4.2.3. Factor analysis¶
Factor analysis is a statistical approach to quantify the variability among some observable conditions, discover and decipher the underlying variables called factors. Factor analysis has developed a number of forms, for specific implementation in practice [Norris2010, Kline2023]. It can also serve as analysis system for lots of fields such as formal concept analysis (FCA, Lutzeier1981), and design of experiments (DOE, [Fisher1936, Fisher1992, Montgomery2017]).
4.2.3.1. Factor and level¶
In factor analysis context, the term factor can be simply interpreted as the name of variable, then level is the number of all optional values for a certain factor.
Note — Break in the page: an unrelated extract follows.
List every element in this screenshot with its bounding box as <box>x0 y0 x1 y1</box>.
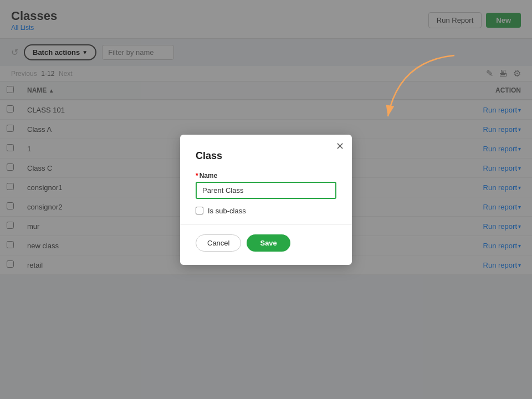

For example, gender is a factor with 2 levels (male and female). For factors with continuous values (e.g. height, weight, age etc.), partitioning is a conventional method to build their levels.
Note
The set partitioning in mathematics refers for a group of \(n\) subsets \(P_i,\ i \in \{1, \dots, n\}\) for a certain non-empty set \(A\) which satisfy:
\(P_i \neq \varnothing,\ \forall\ i \in \{1, \dots, n\}\)
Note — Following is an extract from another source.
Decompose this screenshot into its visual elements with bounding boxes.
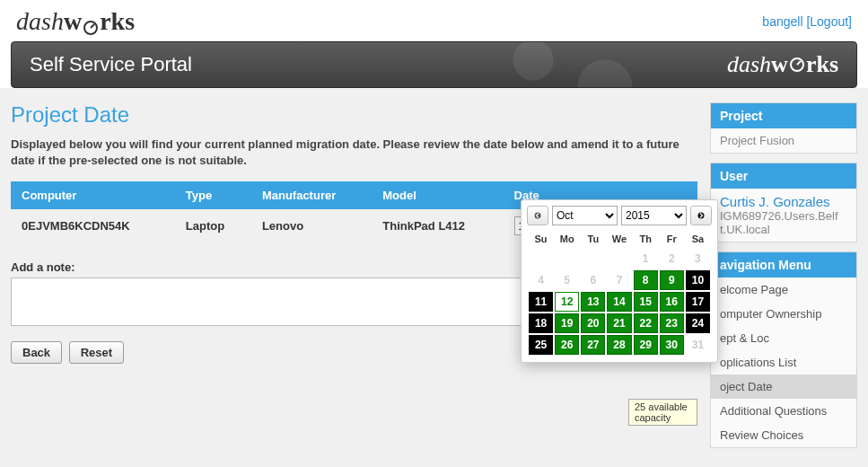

\(P_i \cap P_j = \varnothing,\ \forall\ i,j \in \{1, \dots, n\},\ i \neq j\)
\(\bigcup_{i=0}^n P_i = A\)
4.2.3.2. Factorize indexing¶
Based on the previous concept, any of the observable variables, either continuous or discrete, can be interpreted as factors. In practice, the variable in specific analysis can be the experimental conditions, the preprocessing options, the modeling parameters, or the label of data. The Figure 4.8 gives an example for 4 factors’ analysis, with 3, 2, 4, and 3 levels respectively. Its full combinations for all levels for their corresponding factor, will include \(\prod_{i=1}^4 s_i\) items (\(s_i \in s = \{3, 2, 4, 3\}\)), whose form is often utilized as indexing, or row name in the design matrix customarily.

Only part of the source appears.